Morris Harding (1874 – 1964)
Polar Bear (1930)
George Frederick Morris Harding was born in Stevenage, Herefordshire in 1874. After brief spells at Cambridge University and the merchant navy, Harding found what would be his artistic calling, when he began training in sculpture at his uncle’s studio. His uncle was Harry Bates, an important figure in 19th century sculpture. A member of the Royal Society of British Sculptors, Harding worked in London, where he also taught sculpture and life drawing. In 1925, at the age of 51, he received what would be the major commission of his career when he was invited to work on the capitals of the columns at St Anne’s Cathedral in Belfast. This, along with other work in the cathedral, would keep him occupied for over twenty years. During the Belfast Blitz, Harding, by now in his late 60s, volunteered to be on overnight fire watch at the cathedral. Fellow sculptor, Rosamund Praeger, encouraged him to settle in her hometown of Holywood, county Down. For a time, Harding shared Praeger’s studio in the town, where he carved the base for her famous ‘Johnny the Jig’ statue. Later he moved to a studio of his own in Church Road, Holywood. Other important commissions carried out by Harding in Northern Ireland include the tomb of the 7th Marquess of Londonderry at Mount Stewart, the arms of the Governor of Northern Ireland at Hillsborough Castle and the royal arms on Telephone House, Cromac Street, Belfast.

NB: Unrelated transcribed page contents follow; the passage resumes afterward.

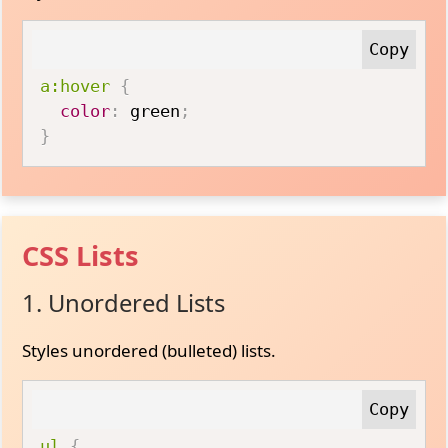
a:hover
{
color
:
 green
;
}
CSS Lists
1. Unordered Lists
Styles unordered (bulleted) lists.
ul
{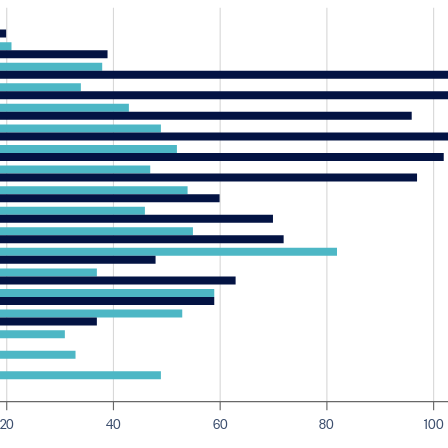
20
40
60
80
100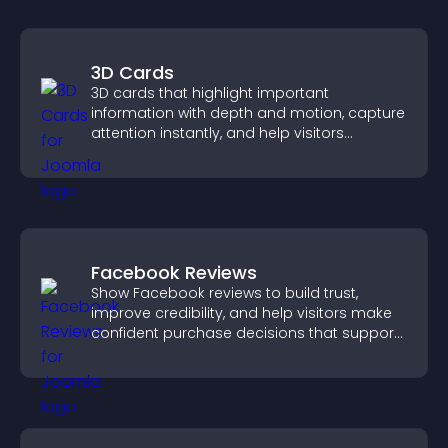
3D Cards
3D cards that highlight important
information with depth and motion, capture
attention instantly, and help visitors
navigate content more effectively.
Facebook Reviews
Show Facebook reviews to build trust,
improve credibility, and help visitors make
confident purchase decisions that support
higher sales.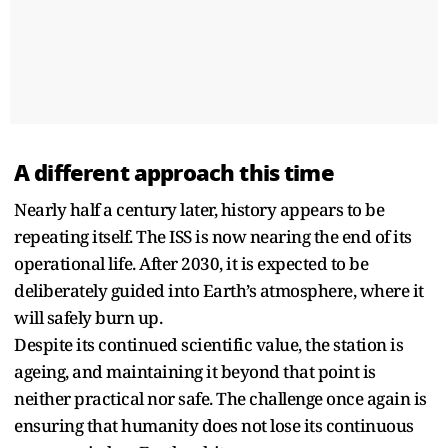
A different approach this time
Nearly half a century later, history appears to be
repeating itself. The ISS is now nearing the end of its
operational life. After 2030, it is expected to be
deliberately guided into Earth’s atmosphere, where it
will safely burn up.
Despite its continued scientific value, the station is
ageing, and maintaining it beyond that point is
neither practical nor safe. The challenge once again is
ensuring that humanity does not lose its continuous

An active member of the arts scene in Northern Ireland, he served as President of the Royal Ulster Academy for several years. In 1958 he was awarded an honorary Masters of Arts degree from Queen’s University Belfast but was too ill to attend the ceremony. He died in 1964 at the age of 90. Harding’s legacy is his work, which can still be seen today in churches, memorials and on building fronts across Northern Ireland, but despite this his name has been largely forgotten.

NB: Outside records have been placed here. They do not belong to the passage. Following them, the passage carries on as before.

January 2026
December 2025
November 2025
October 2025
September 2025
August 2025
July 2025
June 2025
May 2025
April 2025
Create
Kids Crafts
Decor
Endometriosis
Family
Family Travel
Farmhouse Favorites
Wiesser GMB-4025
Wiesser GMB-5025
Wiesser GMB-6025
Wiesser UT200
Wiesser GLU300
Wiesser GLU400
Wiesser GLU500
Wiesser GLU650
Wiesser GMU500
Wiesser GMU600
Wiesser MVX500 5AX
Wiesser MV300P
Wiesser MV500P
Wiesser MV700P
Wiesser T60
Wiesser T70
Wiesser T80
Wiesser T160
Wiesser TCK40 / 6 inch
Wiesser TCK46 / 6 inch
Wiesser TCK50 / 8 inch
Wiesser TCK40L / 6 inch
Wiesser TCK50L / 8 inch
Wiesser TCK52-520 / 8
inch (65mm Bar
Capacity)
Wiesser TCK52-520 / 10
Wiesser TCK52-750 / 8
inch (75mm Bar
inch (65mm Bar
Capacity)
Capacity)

This sculpture exemplifies one of Harding’s favourite subject matters – animals, in particular polar bears. Harding was a member of the Society of Animal Painters and frequently included them in his sculptures. One of Harding’s first major commissions was for London Zoo in 1914, where he depicted polar bears on a series of relief panels. Harding continued to sculpt polar bears throughout his career, including this one held in a private collection and another at Queen’s University Belfast.